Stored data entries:
▼
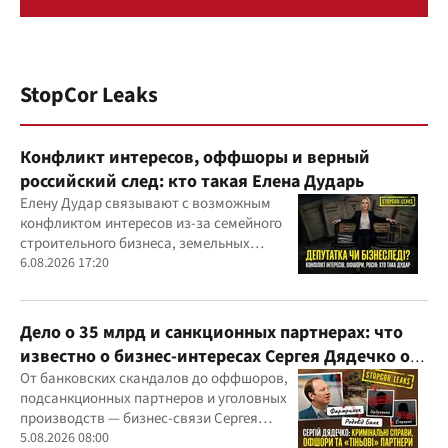
StopCor Leaks
Конфликт интересов, оффшоры и верный
российский след: кто такая Елена Дударь
Елену Дудар связывают с возможным
конфликтом интересов из-за семейного
строительного бизнеса, земельных
скандалов, судебных дел
6.08.2026 17:20
Дело о 35 млрд и санкционных партнерах: что
известно о бизнес-интересах Сергея Дядечко от
"Родовид Банка" до "ФАРМАСЕЛ"
От банковских скандалов до оффшоров,
подсанкционных партнеров и уголовных
производств — бизнес-связи Сергея
Дядечко до сих пор простираются через
5.08.2026 08:00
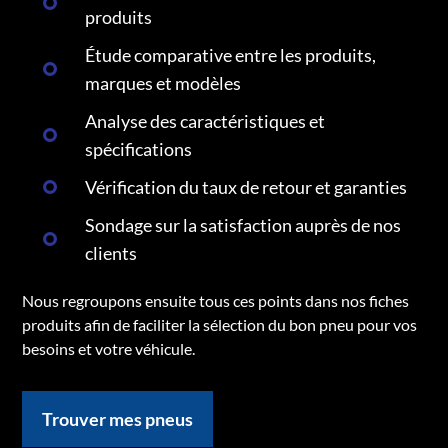
produits
Étude comparative entre les produits,
marques et modèles
Analyse des caractéristiques et
spécifications
Vérification du taux de retour et garanties
Sondage sur la satisfaction auprès de nos
clients
Nous regroupons ensuite tous ces points dans nos fiches
produits afin de faciliter la sélection du bon pneu pour vos
besoins et votre véhicule.
Trouver mes pneus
▲
Transcribe, word for word, the stretch of lines in the data above from the one with "Елену Дудар связывают с возможным" through the one with "Nous regroupons ensuite"; omit all pictures.

Елену Дудар связывают с возможным
конфликтом интересов из-за семейного
строительного бизнеса, земельных
скандалов, судебных дел
6.08.2026 17:20
Дело о 35 млрд и санкционных партнерах: что
известно о бизнес-интересах Сергея Дядечко от
"Родовид Банка" до "ФАРМАСЕЛ"
От банковских скандалов до оффшоров,
подсанкционных партнеров и уголовных
производств — бизнес-связи Сергея
Дядечко до сих пор простираются через
5.08.2026 08:00
produits
Étude comparative entre les produits,
marques et modèles
Analyse des caractéristiques et
spécifications
Vérification du taux de retour et garanties
Sondage sur la satisfaction auprès de nos
clients
Nous regroupons ensuite tous ces points dans nos fiches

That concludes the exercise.